Saved entries:
===============

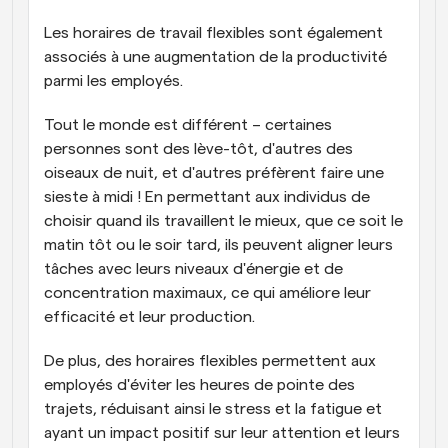
Les horaires de travail flexibles sont également 
associés à une augmentation de la productivité 
parmi les employés.
Tout le monde est différent – certaines 
personnes sont des lève-tôt, d'autres des 
oiseaux de nuit, et d'autres préfèrent faire une 
sieste à midi ! En permettant aux individus de 
choisir quand ils travaillent le mieux, que ce soit le 
matin tôt ou le soir tard, ils peuvent aligner leurs 
tâches avec leurs niveaux d'énergie et de 
concentration maximaux, ce qui améliore leur 
efficacité et leur production.
De plus, des horaires flexibles permettent aux 
employés d'éviter les heures de pointe des 
trajets, réduisant ainsi le stress et la fatigue et 
ayant un impact positif sur leur attention et leurs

===============

• **Work to complete**
Set down exactly, and only, the lines from the one with "employés d'éviter les heures de pointe des" to the final line of the data.

• **Task answer**
employés d'éviter les heures de pointe des 
trajets, réduisant ainsi le stress et la fatigue et 
ayant un impact positif sur leur attention et leurs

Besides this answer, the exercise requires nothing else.